Michael Burry is considered something of an industry guru after predicting the 2008 housing bubble three years before it happened. Meanwhile, Burry He devoted his efforts to investing against the market, which brought him great profits. which over time has managed to diversify. Profits which now invest 45% in the Chinese economy after banking on its great potential.
It’s not the right time for Beijing, but it’s the right time for Burry. Although they may seem risky at first, their investments are usually quite successful. Just a few weeks ago, the American, through one of its funds, Scion Asset Management, acquired more than 630,000 shares of the biopharmaceutical company BioAtlaat a rate of just $1.37 per share. In just a few days, the manager has already obtained a profitability of 40% after the company’s stock market rise to $1.90 and more than he hopes to obtain, since the company expects a big rebound that will bring it closer to its all-time highs. . ($68 as of March 2019).
Another of Burry’s last refuges was gold, one of the most valued investments because it was considered an eternal and safe haven in times of financial instability and volatility. At the beginning of August, the professional doctor added 7.3% physical gold to its extensive portfolio via the Physical Gold Trust company, specializing in the investment and maintenance of gold bullion assets, with a disbursement of over $7.6 million
Alibaba already represents nearly 9% of its global portfolio
According to some of the latest data presented by the United States Securities and Exchange Commission, Burry has implemented a strategy of disinvestment in the American country to allocate it to large investments in China, taking advantage of the poor situation of the Asian economy.
The real estate crisis that the country is going through has directly influenced the loss of value of its stock market, which in recent years has fallen by 40% and with him heavyweights like Alibaba.

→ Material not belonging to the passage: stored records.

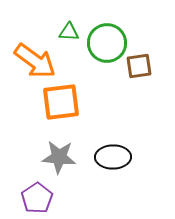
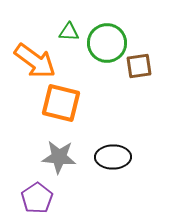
orange square: moved 1 px down; rotated 21 degrees clockwise
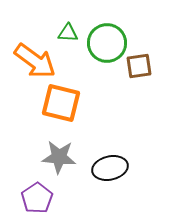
green triangle: moved 1 px left, 1 px down
black ellipse: moved 3 px left, 11 px down; rotated 12 degrees counterclockwise
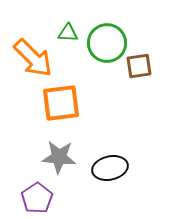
orange arrow: moved 2 px left, 3 px up; rotated 9 degrees clockwise
orange square: rotated 21 degrees counterclockwise
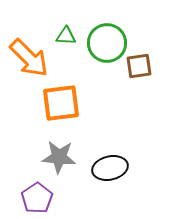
green triangle: moved 2 px left, 3 px down
orange arrow: moved 4 px left
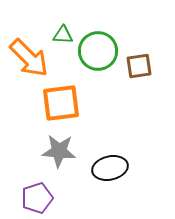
green triangle: moved 3 px left, 1 px up
green circle: moved 9 px left, 8 px down
gray star: moved 6 px up
purple pentagon: rotated 16 degrees clockwise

Thus, and after getting rid of his shares in Alphabet, Amazon, Big Lots, Booking Holdings, MGM Resorts, Oracle and Warner Bros Discovery, The famous investor focused on First Solar Inc and HCA Healthcare, among others. However, the biggest “offer” was precisely that of Alibaba, where Burry invested up to 9 million dollars taking advantage of the 75% discount after the fall of the Chinese stock market, which implies 8.74% of its total portfolio.
Likewise, the American has also opted for Baidu, which he calls the Chinese Google, in JD.com (which represents 9.52% of its portfolio), Citigroup (7.36%), HCA Healthcare (8.05%), First Solar Inc. (4.89%), RealReal Inc. (5.33%), Star Bulk Carriers (5.76%), Vital Energy Inc. (6.34%) , among others.